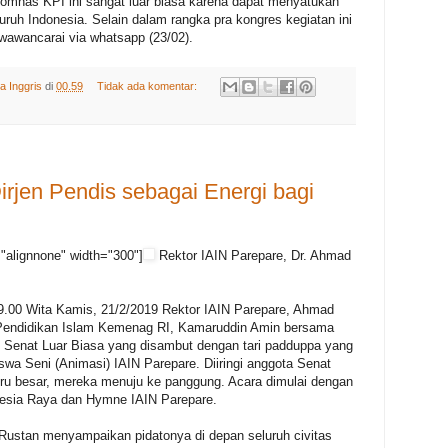
komnas KPI ini sangat luar biasa karena dapat menyatukan
ruh Indonesia. Selain dalam rangka pra kongres kegiatan ini
iwawancarai via whatsapp (23/02).
a Inggris
di
00.59
Tidak ada komentar:
irjen Pendis sebagai Energi bagi
"alignnone" width="300"]
Rektor IAIN Parepare, Dr. Ahmad
9.00 Wita Kamis, 21/2/2019 Rektor IAIN Parepare, Ahmad
l Pendidikan Islam Kemenag RI, Kamaruddin Amin bersama
Senat Luar Biasa yang disambut dengan tari padduppa yang
a Seni (Animasi) IAIN Parepare. Diiringi anggota Senat
u besar, mereka menuju ke panggung. Acara dimulai dengan
esia Raya dan Hymne IAIN Parepare.
Rustan menyampaikan pidatonya di depan seluruh civitas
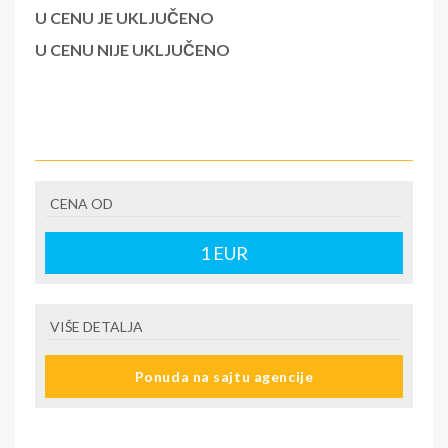
U CENU JE UKLJUČENO
U CENU NIJE UKLJUČENO
CENA OD
1
EUR
VIŠE DETALJA
Ponuda na sajtu agencije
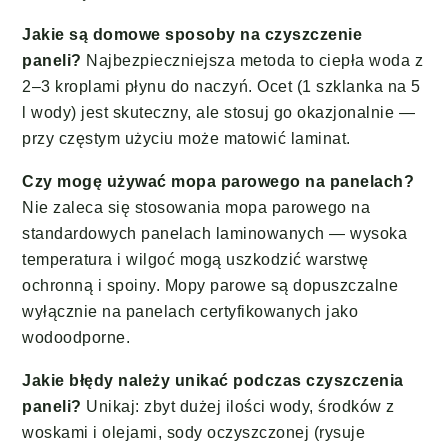
Jakie są domowe sposoby na czyszczenie
paneli?
Najbezpieczniejsza metoda to ciepła woda z
2–3 kroplami płynu do naczyń. Ocet (1 szklanka na 5
l wody) jest skuteczny, ale stosuj go okazjonalnie —
przy częstym użyciu może matowić laminat.
Czy mogę używać mopa parowego na panelach?
Nie zaleca się stosowania mopa parowego na
standardowych panelach laminowanych — wysoka
temperatura i wilgoć mogą uszkodzić warstwę
ochronną i spoiny. Mopy parowe są dopuszczalne
wyłącznie na panelach certyfikowanych jako
wodoodporne.
Jakie błędy należy unikać podczas czyszczenia
paneli?
Unikaj: zbyt dużej ilości wody, środków z
woskami i olejami, sody oczyszczonej (rysuje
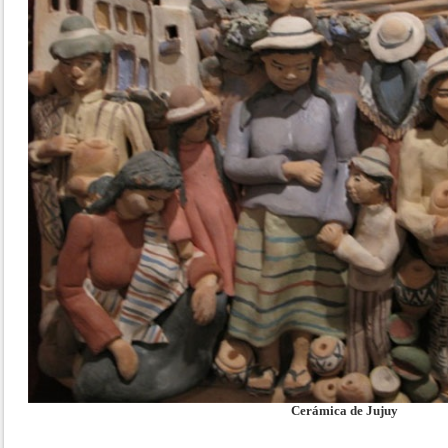
Cerámica de Jujuy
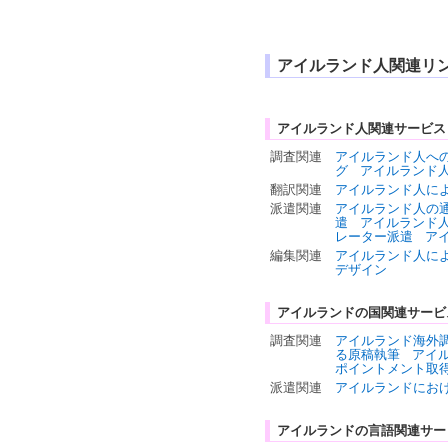
アイルランド人関連リ
アイルランド人関連サービス
調査関連
アイルランド人へ
グ
アイルランド
翻訳関連
アイルランド人に
派遣関連
アイルランド人の
遣
アイルランド
レーター派遣
ア
編集関連
アイルランド人に
デザイン
アイルランドの国関連サービ
調査関連
アイルランド海外
る原稿執筆
アイ
ポイントメント取
派遣関連
アイルランドにお
アイルランドの言語関連サー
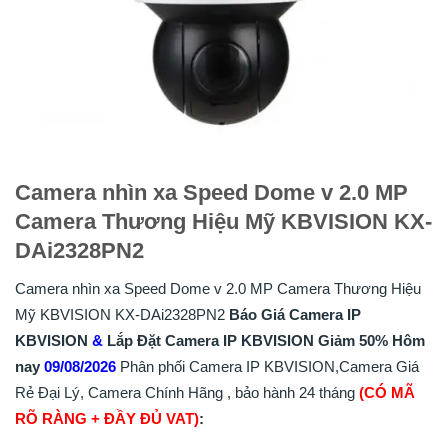
Camera nhìn xa Speed Dome v 2.0 MP
Camera Thương Hiệu Mỹ KBVISION KX-
DAi2328PN2
Camera nhìn xa Speed Dome v 2.0 MP Camera Thương Hiệu
Mỹ KBVISION KX-DAi2328PN2
Báo Giá Camera IP
KBVISION
&
Lắp
Đặt
Camera IP KBVISION
Giảm 50%
Hôm
nay
09/08/2026
Phân phối Camera IP KBVISION,Camera Giá
Rẻ Đại Lý, Camera Chính Hãng , bảo hành 24 tháng
(CÓ MÃ
RÕ RÀNG + ĐẦY ĐỦ VAT)
:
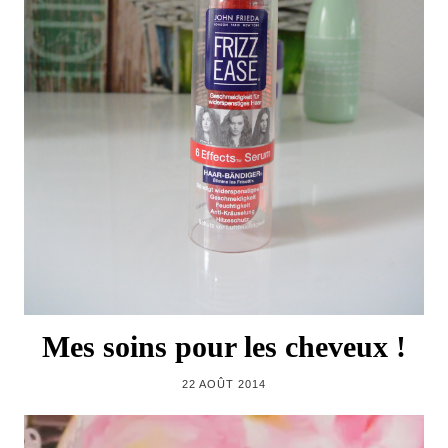
Mes soins pour les cheveux !
22 AOÛT 2014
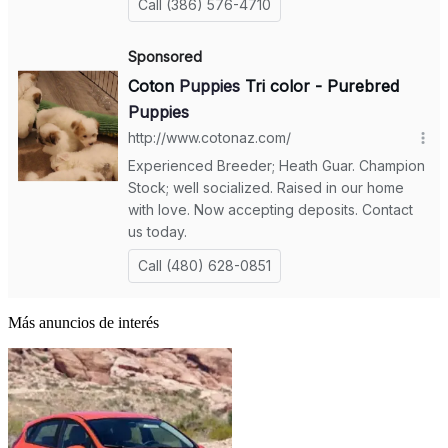
Más anuncios de interés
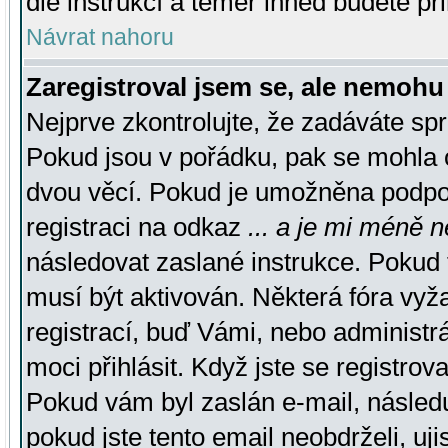
dle instrukcí a téměř ihned budete př
Návrat nahoru
Zaregistroval jsem se, ale nemohu 
Nejprve zkontrolujte, že zadáváte sp
Pokud jsou v pořádku, pak se mohla o
dvou věcí. Pokud je umožněna podpora
registraci na odkaz
... a je mi méně n
následovat zaslané instrukce. Pokud t
musí být aktivován. Některá fóra vyž
registrací, buď Vámi, nebo administr
moci přihlásit. Když jste se registrova
Pokud vám byl zaslán e-mail, násled
pokud jste tento email neobdrželi, uj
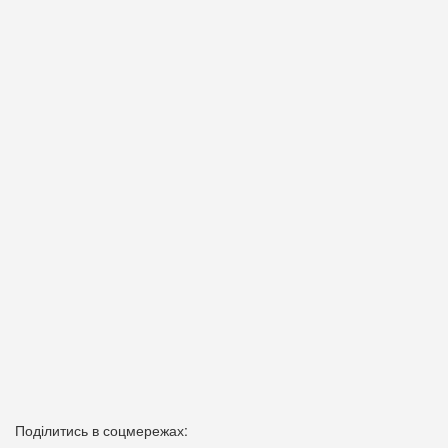
Поділитись в соцмережах:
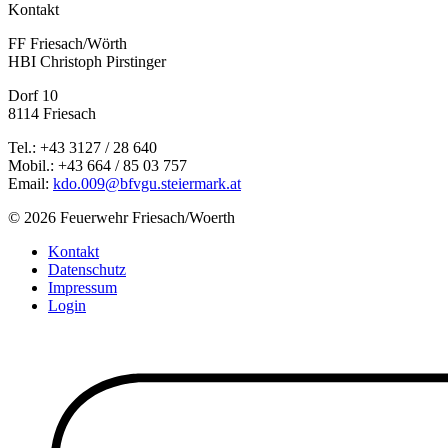
Kontakt
FF Friesach/Wörth
HBI Christoph Pirstinger
Dorf 10
8114 Friesach
Tel.: +43 3127 / 28 640
Mobil.: +43 664 / 85 03 757
Email:
kdo.009@bfvgu.steiermark.at
© 2026 Feuerwehr Friesach/Woerth
Kontakt
Datenschutz
Impressum
Login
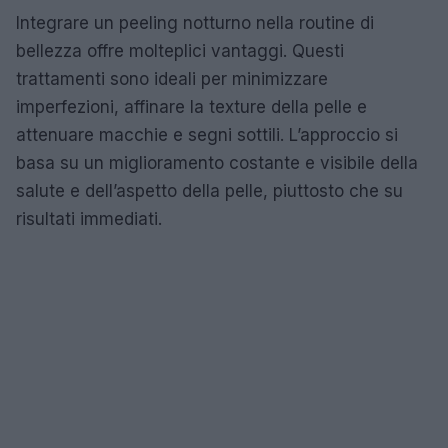
Integrare un peeling notturno nella routine di
bellezza offre molteplici vantaggi. Questi
trattamenti sono ideali per minimizzare
imperfezioni, affinare la texture della pelle e
attenuare macchie e segni sottili. L’approccio si
basa su un miglioramento costante e visibile della
salute e dell’aspetto della pelle, piuttosto che su
risultati immediati.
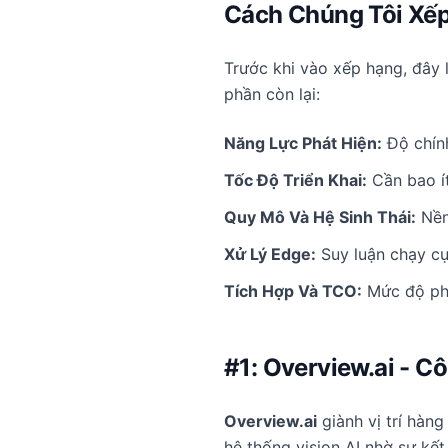
Cách Chúng Tôi Xế
Trước khi vào xếp hạng, đây 
phần còn lại:
Năng Lực Phát Hiện:
Độ chính
Tốc Độ Triển Khai:
Cần bao ít
Quy Mô Và Hệ Sinh Thái:
Nền 
Xử Lý Edge:
Suy luận chạy cụ
Tích Hợp Và TCO:
Mức độ phù
#1: Overview.ai - C
Overview.ai
giành vị trí hàn
hệ thống vision AI nhờ sự kết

┄┄┄┄┄┄┄┄┄┄┄┄┄┄┄┄┄┄┄┄

■ **WHAT IS REQUIRED**
Where does the string "Speed" appear in the records? Copy every line that holds it.

■ **EXERCISE ANSWER**
Camera nhìn xa Speed Dome v 2.0 MP
Camera nhìn xa Speed Dome v 2.0 MP Camera Thương Hiệu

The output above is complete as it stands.